TRAVERSE CITY, Mich. -- The NHL nearly got its wish. John Scott came 20 minutes away from not playing in its All-Star Game.

Scott wasn't at the rink for warmups. He missed the meeting to review how the new three-on-three tournament format works. He missed the coach's conference.

A phone call from a panicky NHL employee wondered if Scott was coming at all.

Many would understand if Scott staged a protest. The journeyman enforcer had been turned into a pawn, sent from the Arizona Coyotes to the Montreal Canadiens and then to the edge of the continent to keep him from playing in the NHL All-Star Game.

He was sick and tired. Literally.

The phone call awakened him in his hotel room across the street from Bridgestone Arena. His game started in 20 minutes.

One of the greatest stories in NHL history, capping a feel-good weekend that I think should make Scott a candidate for Sports Illustrated's "Sportsman of the Year" honor, came that close to not happening.
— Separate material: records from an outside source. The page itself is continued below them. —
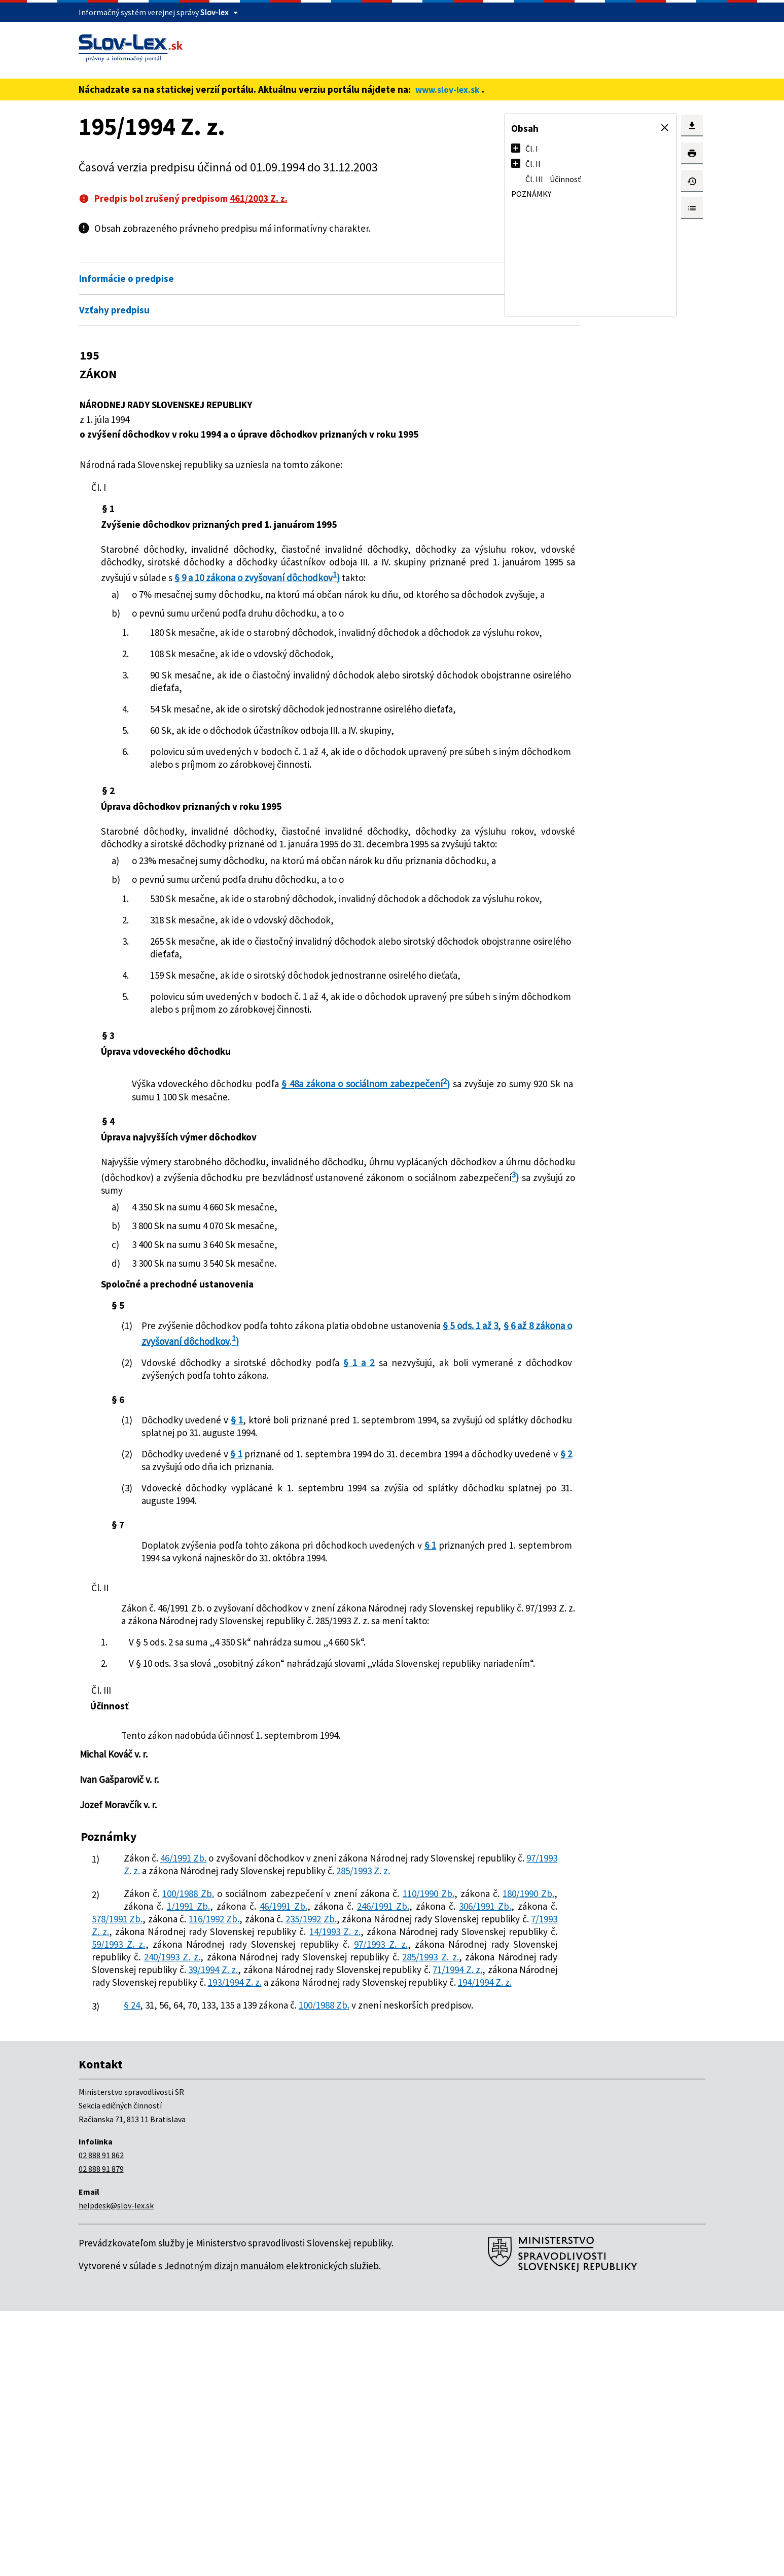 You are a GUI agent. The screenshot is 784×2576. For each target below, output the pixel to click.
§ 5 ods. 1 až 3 (220, 1481)
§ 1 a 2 (348, 1502)
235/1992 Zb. (291, 2134)
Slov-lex (214, 12)
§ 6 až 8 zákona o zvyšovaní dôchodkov (332, 1481)
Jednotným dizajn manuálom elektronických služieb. (272, 2531)
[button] (664, 127)
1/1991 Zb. (353, 2109)
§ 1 (243, 1559)
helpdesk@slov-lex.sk (116, 2470)
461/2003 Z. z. (259, 198)
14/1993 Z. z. (129, 2160)
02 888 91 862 (101, 2420)
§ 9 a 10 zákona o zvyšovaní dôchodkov (215, 590)
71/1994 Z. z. (356, 2210)
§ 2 (321, 1606)
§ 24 (133, 2258)
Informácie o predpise (126, 278)
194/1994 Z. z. (214, 2236)
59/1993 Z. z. (392, 2160)
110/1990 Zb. (150, 2109)
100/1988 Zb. (194, 2096)
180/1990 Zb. (253, 2109)
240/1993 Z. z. (244, 2185)
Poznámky (531, 194)
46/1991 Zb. (186, 2048)
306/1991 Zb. (312, 2122)
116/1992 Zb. (184, 2134)
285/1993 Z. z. (214, 2073)
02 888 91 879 (101, 2434)
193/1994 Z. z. (286, 2223)
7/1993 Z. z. (213, 2147)
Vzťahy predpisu (114, 310)
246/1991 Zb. (212, 2122)
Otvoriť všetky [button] (415, 257)
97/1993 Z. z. (282, 2061) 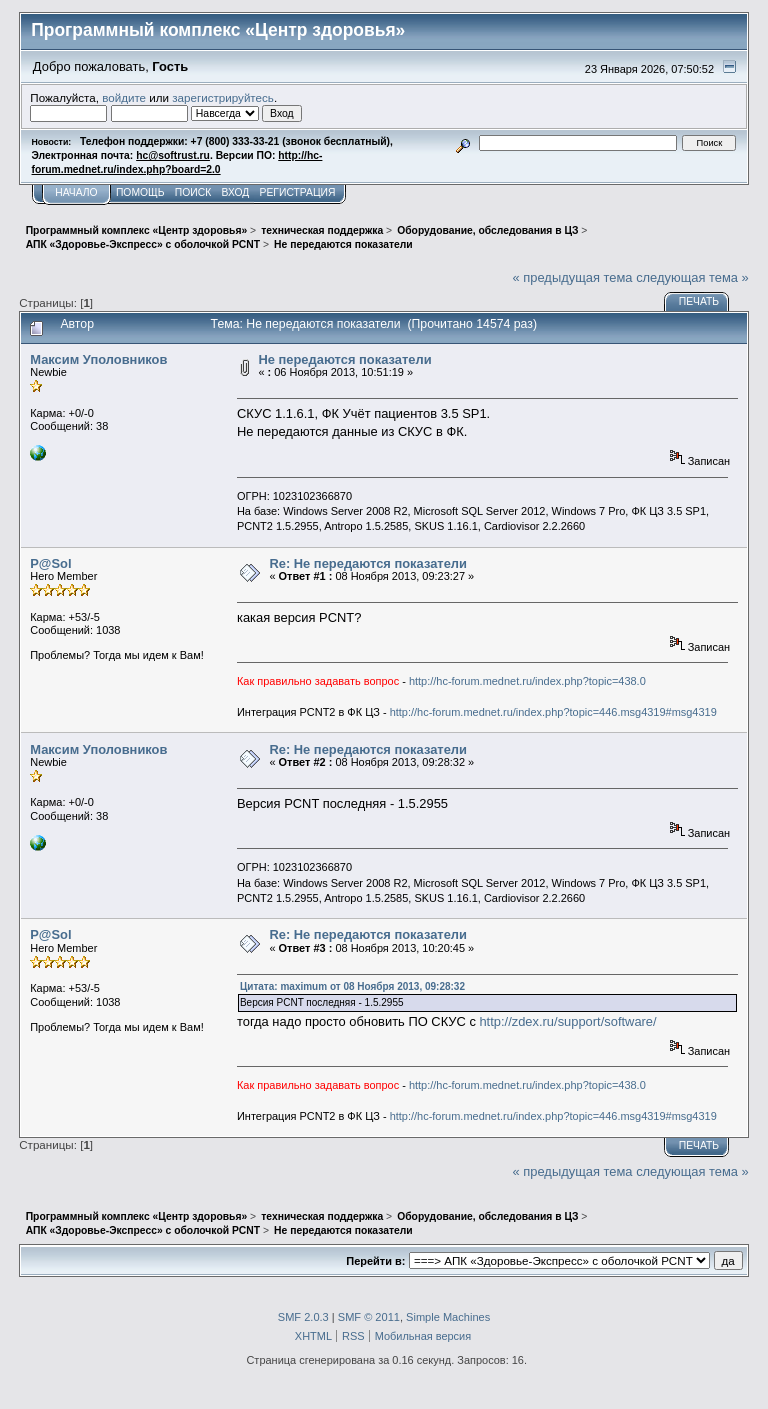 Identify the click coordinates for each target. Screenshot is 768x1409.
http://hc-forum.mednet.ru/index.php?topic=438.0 (527, 681)
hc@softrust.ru (173, 155)
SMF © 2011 (369, 1317)
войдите (124, 97)
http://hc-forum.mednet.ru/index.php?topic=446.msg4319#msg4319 (553, 712)
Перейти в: (375, 1261)
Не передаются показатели (344, 359)
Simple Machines (448, 1317)
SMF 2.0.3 (303, 1317)
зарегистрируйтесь (223, 97)
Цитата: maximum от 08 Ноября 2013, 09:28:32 (352, 986)
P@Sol (50, 563)
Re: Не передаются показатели (368, 563)
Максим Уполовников (98, 359)
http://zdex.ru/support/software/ (567, 1021)
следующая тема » (692, 277)
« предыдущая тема (573, 277) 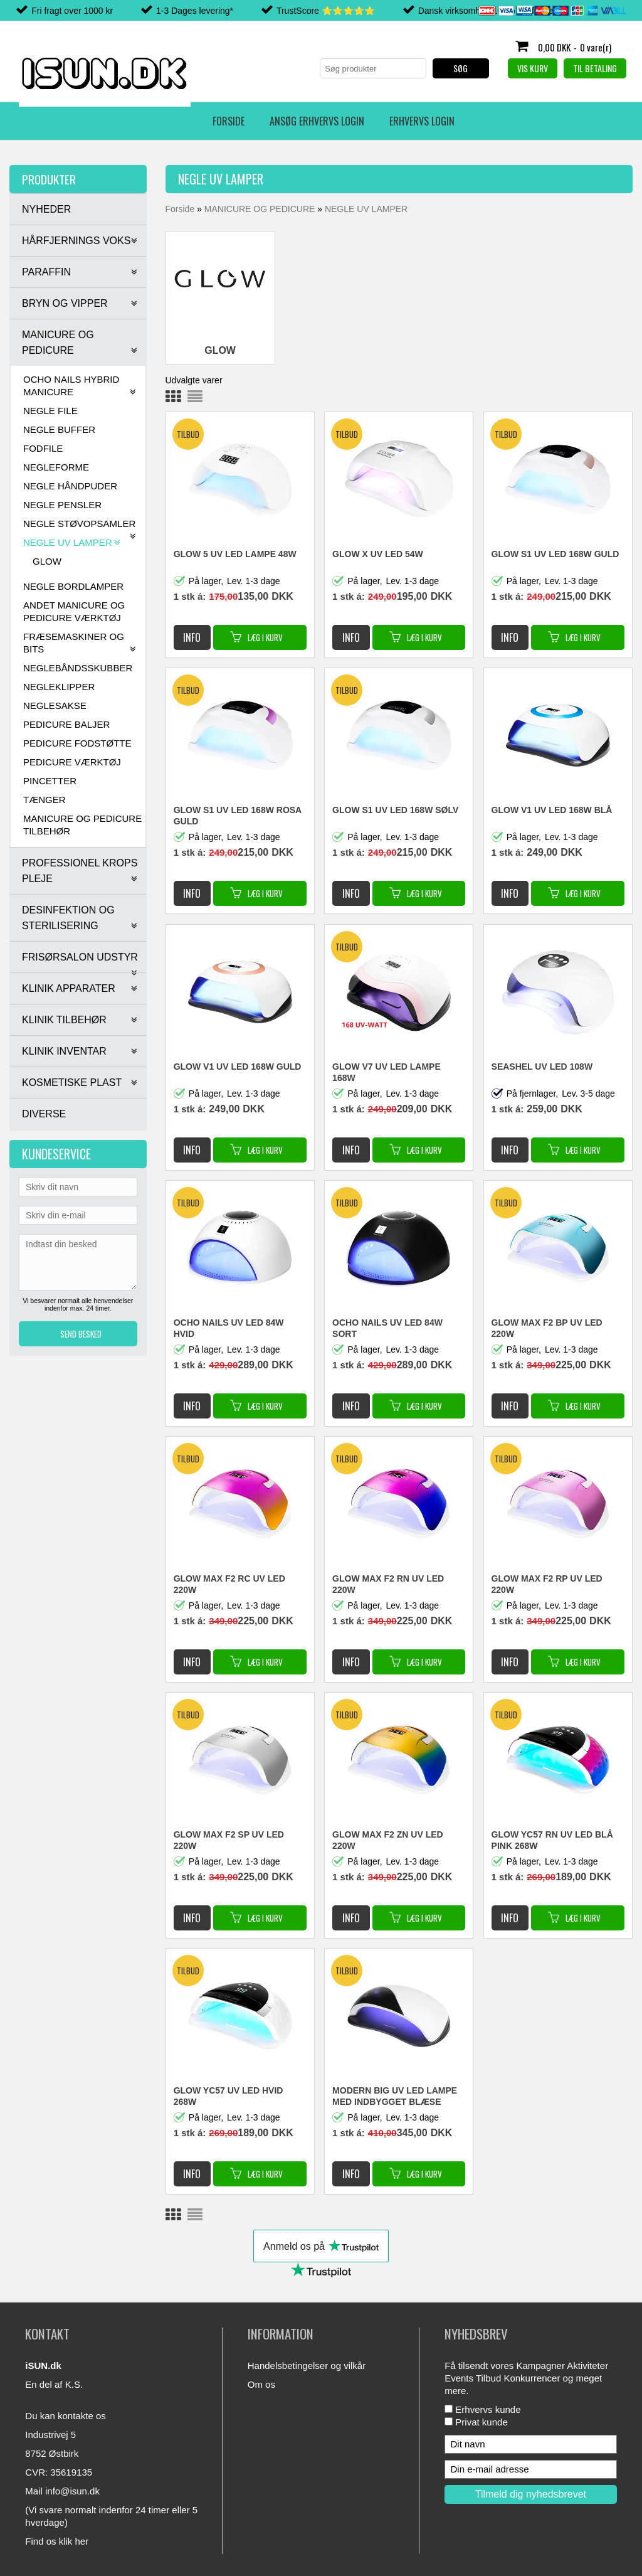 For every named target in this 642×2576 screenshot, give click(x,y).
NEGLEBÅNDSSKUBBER (77, 668)
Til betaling (595, 68)
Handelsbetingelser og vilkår (307, 2365)
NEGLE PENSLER (62, 504)
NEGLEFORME (56, 467)
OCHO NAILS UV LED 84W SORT (387, 1328)
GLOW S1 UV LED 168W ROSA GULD (238, 815)
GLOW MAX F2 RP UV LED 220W (547, 1584)
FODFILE (43, 448)
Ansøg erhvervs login (132, 121)
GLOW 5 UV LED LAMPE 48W (235, 554)
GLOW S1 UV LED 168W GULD (555, 554)
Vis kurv (532, 68)
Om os (261, 2384)
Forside (44, 121)
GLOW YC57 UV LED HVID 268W (228, 2096)
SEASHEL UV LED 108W (542, 1067)
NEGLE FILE (50, 410)
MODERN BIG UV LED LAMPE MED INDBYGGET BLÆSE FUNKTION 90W (394, 2096)
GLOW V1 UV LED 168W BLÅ (552, 810)
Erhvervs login (237, 121)
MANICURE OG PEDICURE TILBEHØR (82, 824)
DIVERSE (44, 1114)
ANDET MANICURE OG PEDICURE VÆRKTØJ (74, 611)
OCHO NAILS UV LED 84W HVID (229, 1328)
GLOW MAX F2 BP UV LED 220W (547, 1328)
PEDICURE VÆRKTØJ (72, 762)
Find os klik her (56, 2541)
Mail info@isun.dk (62, 2491)
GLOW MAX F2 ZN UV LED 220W (387, 1840)
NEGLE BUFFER (59, 429)
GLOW (47, 561)
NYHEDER (46, 209)
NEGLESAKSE (55, 705)
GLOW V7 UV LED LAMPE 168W (386, 1072)
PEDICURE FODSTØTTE (77, 743)
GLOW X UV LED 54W (377, 554)
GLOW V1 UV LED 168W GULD (238, 1067)
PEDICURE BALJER (66, 724)
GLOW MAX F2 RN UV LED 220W (388, 1584)
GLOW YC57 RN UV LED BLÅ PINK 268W (552, 1840)
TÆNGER (44, 799)
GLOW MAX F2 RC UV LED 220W (229, 1584)
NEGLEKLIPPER (59, 686)
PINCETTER (49, 780)
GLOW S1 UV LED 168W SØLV (395, 810)
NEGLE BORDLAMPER (73, 586)
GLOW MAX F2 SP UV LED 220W (229, 1840) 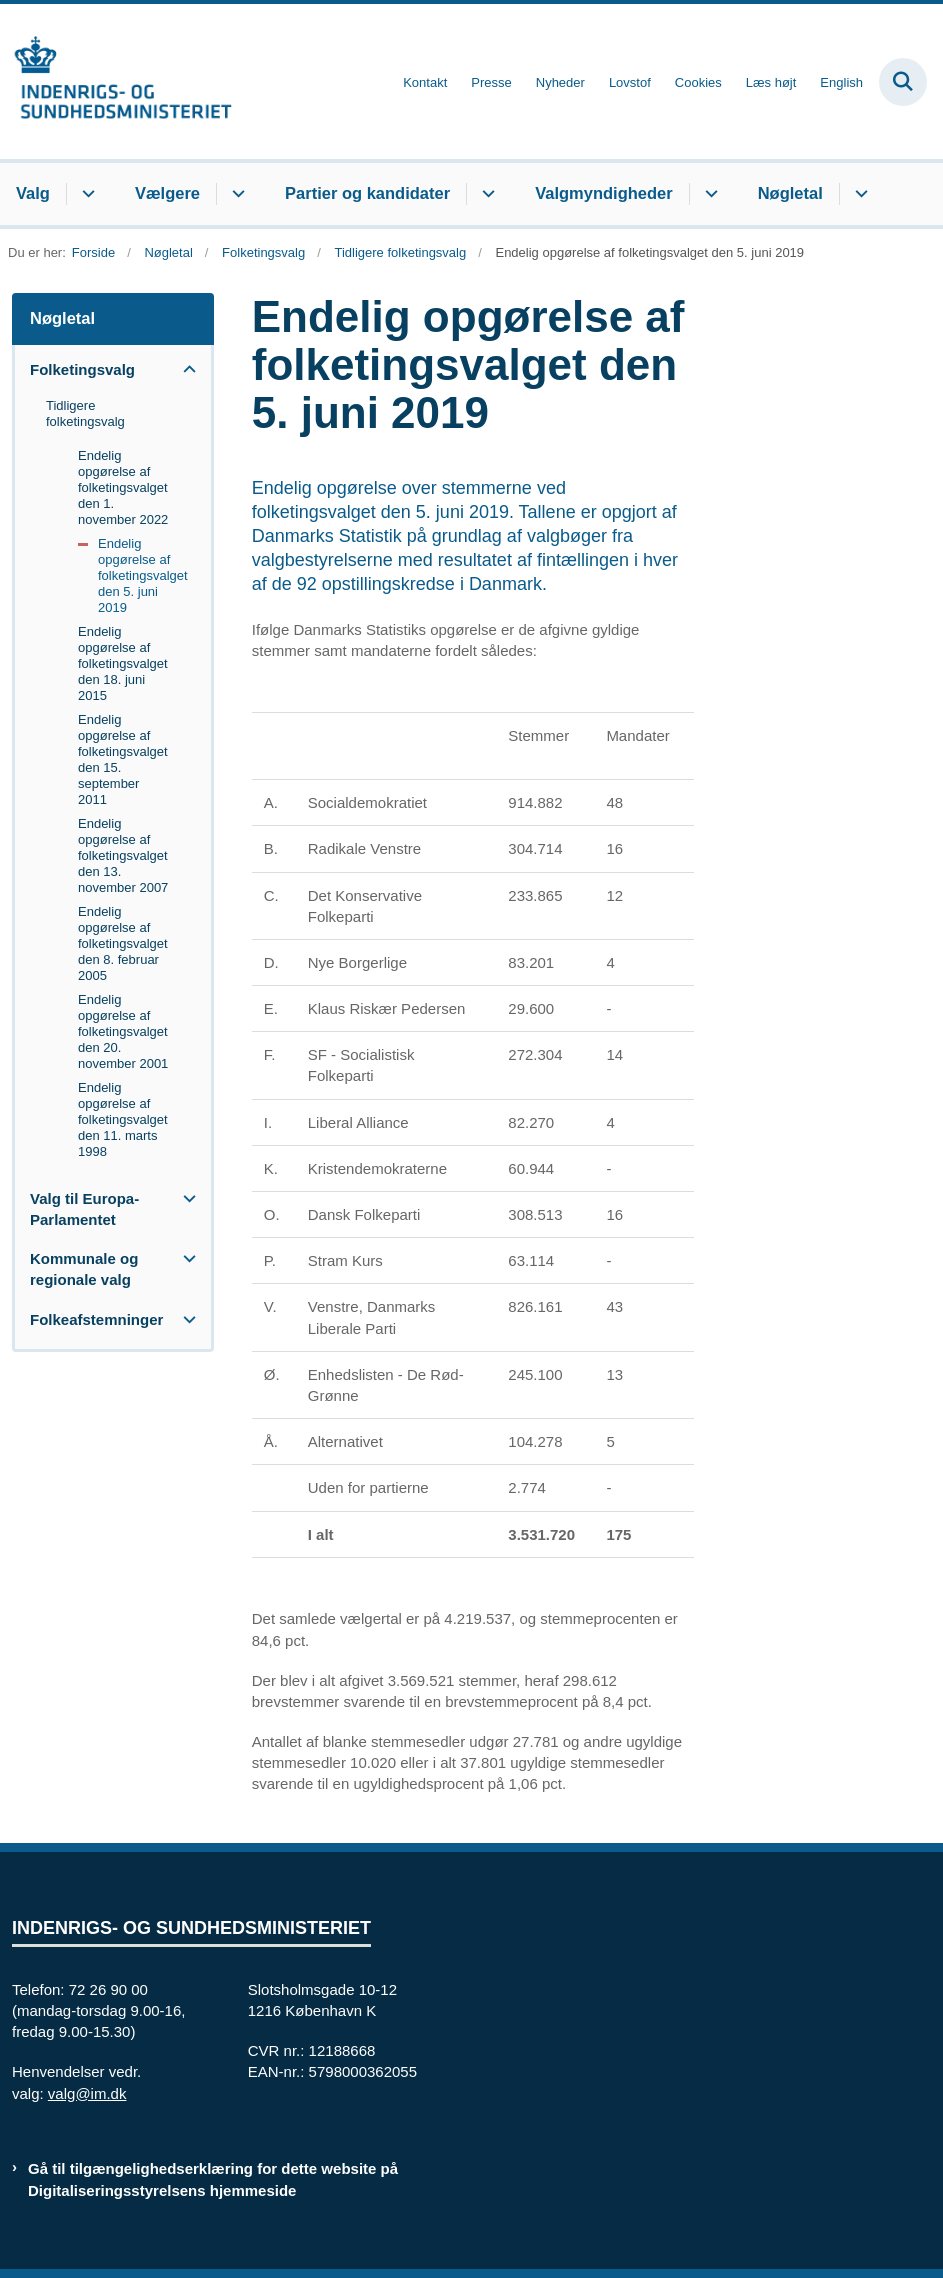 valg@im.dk (87, 2093)
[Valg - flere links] (85, 194)
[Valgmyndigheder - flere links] (708, 194)
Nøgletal (790, 193)
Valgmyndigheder (604, 193)
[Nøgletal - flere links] (858, 194)
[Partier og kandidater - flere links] (485, 194)
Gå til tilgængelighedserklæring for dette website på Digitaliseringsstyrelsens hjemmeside (213, 2179)
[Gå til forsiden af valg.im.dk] (116, 81)
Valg (33, 193)
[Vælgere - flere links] (235, 194)
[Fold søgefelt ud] (903, 82)
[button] (184, 369)
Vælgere (167, 193)
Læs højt (771, 83)
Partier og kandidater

"I almost missed the game," Scott told me last week at his home near Lake Michigan. He said it was the first time he had revealed his narrow escape from international humiliation. "I wasn't feeling good, so I took a nap."

Scott was drained from the day before, when he participated in the All-Star Skills Competition as a bastard, wearing the NHL's crest instead of an actual team like the rest of the players.

He considered taking an IV to find some energy before the big game, but lay down instead. Scott's wife, Danielle, was in the hotel room with him. She assumed he had everything under control, even examining his iPhone to see the alarm clock had been set.

The players' hotel, fortunately for Scott, was within nervous-jogging distance.

"I didn't realize all the teams warm up at the same time," said Scott, whose Pacific Division squad played in the second game. "I would have gone there really early and hung out and experienced it and got some autographs.

"I didn't even tape my stick. I didn't tie my skates that well. I just jumped right on the ice."

A sarcastic online campaign to vote him into the game -- a campaign he had nothing to do with -- produced the most votes for Scott, making him the Pacific Division captain. The NHL wanted him to disavow the movement. The Coyotes offered no support.

He refused to back out. Then he got dealt to St. John's, Newfoundland, a city closer to Casablanca than to Phoenix.

Scott admitted he was wound tightly for the All-Star Skills Competition. There would be no teammates to cover for him. Scott wanted to show he wasn't merely some goon.

On his first attempt for the hardest shot, his hands shook uncontrollably.

"In the skills competition you sit around and sit around and can stew and then have one 10-second thing you need to do," Scott said.

"If I went out there and embarrassed myself, everyone would have been like Ewwwwww. I didn't embarrass myself. I didn't come in last; I didn't come in first."

Scott's slap shot reached 95.9 mph, faster than Aaron Ekblad's and Tyler Seguin's.

Fan outrage toward the NHL compelled the league to let him play in the All-Star Game and, when it declined to put him on the MVP ballot, get him written in for that award, too. He was a legitimate MVP, with two goals for the winning squad.

Teammates Joe Pavelski, Brent Burns and Mike Giordano lifted Scott onto their shoulders. NHL Commissioner Gary Bettman handed him their team's oversized $1 million check.

"It was cool to see John smiling and happy again," Danielle Scott said. "It takes a lot to get him down. He's a happy-go-lucky person, but this whole thing had turned into ..."

She halted her thought and glanced at him on the other end of their basement couch.

"It was good to see him enjoy the weekend," she said.